→ **Required action**:
Report each line of the records below that uses the word "necesito".

→ **Data supplied**:
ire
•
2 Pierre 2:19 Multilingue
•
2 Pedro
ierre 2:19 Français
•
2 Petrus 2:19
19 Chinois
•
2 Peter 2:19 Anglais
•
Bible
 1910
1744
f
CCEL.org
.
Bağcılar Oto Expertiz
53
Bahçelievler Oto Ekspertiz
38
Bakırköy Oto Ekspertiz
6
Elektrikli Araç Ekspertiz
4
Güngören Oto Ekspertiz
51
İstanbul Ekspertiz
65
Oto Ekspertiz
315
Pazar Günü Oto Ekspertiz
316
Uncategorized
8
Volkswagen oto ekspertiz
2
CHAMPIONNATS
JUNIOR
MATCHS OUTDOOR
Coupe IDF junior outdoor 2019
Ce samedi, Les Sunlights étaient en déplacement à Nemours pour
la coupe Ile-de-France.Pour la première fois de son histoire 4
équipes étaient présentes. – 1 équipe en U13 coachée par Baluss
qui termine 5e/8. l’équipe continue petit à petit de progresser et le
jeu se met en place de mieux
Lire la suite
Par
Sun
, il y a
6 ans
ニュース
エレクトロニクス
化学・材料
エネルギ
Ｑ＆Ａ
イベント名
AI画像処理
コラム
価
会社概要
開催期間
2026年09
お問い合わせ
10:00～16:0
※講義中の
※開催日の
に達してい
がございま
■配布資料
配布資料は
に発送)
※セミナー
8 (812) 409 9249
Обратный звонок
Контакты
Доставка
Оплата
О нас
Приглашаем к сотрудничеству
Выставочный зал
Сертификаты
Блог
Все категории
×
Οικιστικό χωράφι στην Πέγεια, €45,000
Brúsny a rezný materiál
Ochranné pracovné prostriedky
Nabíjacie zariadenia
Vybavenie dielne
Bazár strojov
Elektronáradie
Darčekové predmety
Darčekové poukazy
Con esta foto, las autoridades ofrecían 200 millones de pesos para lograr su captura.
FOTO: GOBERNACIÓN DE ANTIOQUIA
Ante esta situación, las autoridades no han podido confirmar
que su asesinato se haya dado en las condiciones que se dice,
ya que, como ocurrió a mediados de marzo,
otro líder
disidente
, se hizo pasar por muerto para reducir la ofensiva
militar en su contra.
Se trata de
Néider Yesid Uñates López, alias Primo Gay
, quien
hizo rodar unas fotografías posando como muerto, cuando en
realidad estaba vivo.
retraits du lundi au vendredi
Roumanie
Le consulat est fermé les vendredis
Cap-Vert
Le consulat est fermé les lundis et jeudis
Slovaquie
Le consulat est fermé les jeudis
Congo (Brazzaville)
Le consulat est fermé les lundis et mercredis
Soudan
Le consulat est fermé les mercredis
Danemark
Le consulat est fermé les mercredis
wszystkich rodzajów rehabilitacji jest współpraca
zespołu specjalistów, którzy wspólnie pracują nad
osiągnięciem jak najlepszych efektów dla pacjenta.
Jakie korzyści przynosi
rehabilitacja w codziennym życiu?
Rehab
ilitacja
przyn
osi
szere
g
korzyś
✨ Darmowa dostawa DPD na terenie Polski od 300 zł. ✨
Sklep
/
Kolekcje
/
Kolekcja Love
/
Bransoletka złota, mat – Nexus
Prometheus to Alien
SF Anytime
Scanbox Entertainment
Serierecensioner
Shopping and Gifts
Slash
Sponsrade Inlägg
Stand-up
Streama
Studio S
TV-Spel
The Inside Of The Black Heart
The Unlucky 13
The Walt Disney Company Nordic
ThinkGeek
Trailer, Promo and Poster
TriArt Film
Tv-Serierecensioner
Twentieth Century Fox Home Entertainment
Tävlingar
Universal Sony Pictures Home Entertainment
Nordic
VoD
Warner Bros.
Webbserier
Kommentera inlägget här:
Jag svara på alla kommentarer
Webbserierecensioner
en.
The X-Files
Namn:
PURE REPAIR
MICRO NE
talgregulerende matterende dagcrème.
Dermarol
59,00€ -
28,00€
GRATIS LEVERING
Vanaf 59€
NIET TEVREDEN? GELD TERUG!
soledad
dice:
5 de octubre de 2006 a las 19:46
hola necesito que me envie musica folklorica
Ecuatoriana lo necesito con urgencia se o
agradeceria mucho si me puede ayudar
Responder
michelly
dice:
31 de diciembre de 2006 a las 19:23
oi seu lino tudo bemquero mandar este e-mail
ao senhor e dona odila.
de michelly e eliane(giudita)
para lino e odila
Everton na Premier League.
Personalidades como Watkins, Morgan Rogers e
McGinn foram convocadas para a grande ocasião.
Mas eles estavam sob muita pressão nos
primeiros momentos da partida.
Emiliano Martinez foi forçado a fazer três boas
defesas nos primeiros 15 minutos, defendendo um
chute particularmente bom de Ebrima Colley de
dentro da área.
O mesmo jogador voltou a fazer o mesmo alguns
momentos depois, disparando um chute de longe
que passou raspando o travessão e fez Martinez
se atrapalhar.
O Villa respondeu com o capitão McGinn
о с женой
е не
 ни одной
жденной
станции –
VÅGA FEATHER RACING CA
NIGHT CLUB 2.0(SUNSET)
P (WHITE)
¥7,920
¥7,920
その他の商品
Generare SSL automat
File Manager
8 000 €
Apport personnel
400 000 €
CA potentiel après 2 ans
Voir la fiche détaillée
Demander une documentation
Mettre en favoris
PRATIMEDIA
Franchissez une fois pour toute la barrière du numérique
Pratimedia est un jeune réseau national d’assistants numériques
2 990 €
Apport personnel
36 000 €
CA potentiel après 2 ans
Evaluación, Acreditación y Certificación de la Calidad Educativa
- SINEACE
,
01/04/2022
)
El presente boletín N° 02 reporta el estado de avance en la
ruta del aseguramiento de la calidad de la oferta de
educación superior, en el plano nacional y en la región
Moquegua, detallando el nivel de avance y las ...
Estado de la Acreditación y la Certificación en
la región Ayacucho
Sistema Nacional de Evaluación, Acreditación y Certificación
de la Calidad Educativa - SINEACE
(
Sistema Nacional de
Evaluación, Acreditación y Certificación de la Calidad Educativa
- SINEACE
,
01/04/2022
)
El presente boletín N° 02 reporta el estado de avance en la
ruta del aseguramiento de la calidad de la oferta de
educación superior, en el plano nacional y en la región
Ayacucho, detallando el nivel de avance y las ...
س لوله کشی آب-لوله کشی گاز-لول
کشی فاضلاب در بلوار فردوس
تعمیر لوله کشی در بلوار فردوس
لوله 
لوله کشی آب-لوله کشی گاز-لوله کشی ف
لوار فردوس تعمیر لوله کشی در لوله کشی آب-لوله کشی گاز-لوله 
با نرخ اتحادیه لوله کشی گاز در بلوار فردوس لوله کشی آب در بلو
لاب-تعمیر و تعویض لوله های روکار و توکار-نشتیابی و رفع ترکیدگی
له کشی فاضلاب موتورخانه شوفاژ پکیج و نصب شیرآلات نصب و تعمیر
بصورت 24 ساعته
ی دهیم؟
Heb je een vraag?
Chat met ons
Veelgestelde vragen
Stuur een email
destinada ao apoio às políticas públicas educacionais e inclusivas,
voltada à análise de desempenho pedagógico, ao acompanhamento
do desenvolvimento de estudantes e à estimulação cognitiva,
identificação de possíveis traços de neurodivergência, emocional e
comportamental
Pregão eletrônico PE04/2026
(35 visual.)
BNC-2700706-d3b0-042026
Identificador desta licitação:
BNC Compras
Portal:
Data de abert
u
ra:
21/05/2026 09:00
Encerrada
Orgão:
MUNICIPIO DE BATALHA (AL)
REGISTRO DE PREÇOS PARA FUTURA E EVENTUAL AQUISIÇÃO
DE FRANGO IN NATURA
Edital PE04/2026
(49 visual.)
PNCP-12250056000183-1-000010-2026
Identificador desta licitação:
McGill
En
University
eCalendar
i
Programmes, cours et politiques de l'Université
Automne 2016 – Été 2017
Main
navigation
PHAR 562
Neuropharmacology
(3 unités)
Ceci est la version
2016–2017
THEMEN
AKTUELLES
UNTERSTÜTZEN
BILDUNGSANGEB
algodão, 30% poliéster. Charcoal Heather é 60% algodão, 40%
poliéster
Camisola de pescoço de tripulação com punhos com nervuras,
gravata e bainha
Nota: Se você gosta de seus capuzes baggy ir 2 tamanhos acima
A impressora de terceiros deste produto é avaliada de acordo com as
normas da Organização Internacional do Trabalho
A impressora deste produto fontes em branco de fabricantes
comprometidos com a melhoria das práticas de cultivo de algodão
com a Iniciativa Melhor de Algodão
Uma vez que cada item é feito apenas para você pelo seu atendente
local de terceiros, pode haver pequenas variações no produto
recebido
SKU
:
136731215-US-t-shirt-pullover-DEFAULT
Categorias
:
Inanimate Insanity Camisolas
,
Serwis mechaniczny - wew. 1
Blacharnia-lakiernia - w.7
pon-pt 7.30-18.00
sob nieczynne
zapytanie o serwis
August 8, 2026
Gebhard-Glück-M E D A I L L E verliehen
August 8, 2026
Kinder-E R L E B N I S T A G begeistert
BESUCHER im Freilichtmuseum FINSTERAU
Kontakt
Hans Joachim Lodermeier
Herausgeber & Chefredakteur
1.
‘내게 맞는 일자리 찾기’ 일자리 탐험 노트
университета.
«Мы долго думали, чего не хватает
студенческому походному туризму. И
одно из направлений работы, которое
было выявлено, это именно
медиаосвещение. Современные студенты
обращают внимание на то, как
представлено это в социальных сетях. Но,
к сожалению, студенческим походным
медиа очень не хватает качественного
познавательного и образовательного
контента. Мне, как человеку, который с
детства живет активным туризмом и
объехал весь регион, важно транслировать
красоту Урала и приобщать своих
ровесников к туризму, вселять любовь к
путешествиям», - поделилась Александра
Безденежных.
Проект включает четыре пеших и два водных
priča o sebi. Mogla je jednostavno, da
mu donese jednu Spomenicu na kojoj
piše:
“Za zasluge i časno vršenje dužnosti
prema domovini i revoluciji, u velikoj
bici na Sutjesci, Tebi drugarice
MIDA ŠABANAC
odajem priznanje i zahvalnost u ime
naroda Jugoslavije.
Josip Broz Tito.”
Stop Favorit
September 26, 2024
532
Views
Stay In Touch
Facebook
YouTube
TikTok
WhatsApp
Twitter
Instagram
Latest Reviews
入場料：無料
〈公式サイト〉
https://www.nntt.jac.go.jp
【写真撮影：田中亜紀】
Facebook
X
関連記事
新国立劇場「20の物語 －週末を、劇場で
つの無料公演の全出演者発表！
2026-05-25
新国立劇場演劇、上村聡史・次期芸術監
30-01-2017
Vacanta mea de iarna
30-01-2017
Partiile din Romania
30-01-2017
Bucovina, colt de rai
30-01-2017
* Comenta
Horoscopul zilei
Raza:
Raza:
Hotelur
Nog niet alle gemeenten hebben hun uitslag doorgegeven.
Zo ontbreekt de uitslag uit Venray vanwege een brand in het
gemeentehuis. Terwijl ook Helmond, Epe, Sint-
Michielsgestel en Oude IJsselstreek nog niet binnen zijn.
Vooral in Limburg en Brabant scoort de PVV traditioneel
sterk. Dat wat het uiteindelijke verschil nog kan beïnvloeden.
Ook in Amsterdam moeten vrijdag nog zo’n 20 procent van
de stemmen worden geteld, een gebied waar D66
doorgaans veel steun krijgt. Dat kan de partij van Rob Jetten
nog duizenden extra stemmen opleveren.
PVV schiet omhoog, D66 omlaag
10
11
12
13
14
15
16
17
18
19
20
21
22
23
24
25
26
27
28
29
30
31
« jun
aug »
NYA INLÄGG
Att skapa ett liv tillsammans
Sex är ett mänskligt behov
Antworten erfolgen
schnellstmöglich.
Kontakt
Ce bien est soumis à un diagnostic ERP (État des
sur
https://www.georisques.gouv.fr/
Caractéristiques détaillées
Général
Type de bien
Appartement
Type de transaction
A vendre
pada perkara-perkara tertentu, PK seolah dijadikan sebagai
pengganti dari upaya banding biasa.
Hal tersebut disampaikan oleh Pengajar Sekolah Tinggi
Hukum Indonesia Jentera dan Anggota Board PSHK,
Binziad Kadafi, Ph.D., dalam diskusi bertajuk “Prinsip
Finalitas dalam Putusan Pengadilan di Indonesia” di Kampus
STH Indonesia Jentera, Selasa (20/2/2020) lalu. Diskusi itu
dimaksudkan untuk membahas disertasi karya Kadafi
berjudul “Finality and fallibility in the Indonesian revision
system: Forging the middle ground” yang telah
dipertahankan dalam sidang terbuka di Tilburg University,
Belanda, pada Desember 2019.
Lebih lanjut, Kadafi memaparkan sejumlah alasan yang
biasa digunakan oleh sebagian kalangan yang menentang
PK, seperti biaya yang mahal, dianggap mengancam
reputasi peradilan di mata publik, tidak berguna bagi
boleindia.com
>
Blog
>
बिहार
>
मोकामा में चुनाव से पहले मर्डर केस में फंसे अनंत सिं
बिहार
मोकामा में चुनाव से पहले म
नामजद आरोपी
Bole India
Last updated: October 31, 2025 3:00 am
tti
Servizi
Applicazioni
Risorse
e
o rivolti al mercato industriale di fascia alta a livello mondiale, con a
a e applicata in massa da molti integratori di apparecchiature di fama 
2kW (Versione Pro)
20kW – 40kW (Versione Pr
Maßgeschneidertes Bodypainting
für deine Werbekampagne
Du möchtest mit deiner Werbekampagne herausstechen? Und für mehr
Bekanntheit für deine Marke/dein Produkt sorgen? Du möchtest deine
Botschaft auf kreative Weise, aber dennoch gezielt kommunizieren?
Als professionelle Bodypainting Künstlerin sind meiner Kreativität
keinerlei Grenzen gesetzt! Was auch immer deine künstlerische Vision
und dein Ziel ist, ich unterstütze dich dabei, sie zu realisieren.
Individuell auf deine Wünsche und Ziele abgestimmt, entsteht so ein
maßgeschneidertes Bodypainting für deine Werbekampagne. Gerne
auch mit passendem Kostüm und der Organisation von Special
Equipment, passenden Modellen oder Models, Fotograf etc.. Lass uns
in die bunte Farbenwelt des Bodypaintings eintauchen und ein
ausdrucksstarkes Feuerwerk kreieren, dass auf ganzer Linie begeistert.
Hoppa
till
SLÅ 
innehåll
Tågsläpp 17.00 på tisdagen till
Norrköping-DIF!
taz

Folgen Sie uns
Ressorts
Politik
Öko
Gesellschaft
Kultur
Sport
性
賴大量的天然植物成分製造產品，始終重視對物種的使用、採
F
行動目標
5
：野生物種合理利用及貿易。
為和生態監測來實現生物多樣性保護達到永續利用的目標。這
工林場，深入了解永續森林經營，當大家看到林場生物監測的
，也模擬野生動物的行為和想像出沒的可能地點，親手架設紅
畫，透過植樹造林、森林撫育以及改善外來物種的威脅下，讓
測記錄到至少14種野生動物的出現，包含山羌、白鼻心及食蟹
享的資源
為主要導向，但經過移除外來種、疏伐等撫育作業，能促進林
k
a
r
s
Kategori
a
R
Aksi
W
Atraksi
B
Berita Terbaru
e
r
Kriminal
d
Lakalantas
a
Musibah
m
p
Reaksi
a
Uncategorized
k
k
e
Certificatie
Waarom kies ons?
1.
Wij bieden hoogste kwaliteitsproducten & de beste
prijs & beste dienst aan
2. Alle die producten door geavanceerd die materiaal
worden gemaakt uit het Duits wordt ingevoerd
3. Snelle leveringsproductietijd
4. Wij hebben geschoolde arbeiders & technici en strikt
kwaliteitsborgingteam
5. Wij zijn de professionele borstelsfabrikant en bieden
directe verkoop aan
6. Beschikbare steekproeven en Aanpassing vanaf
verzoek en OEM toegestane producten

→ **Solution to the exercise**:
hola necesito que me envie musica folklorica
Ecuatoriana lo necesito con urgencia se o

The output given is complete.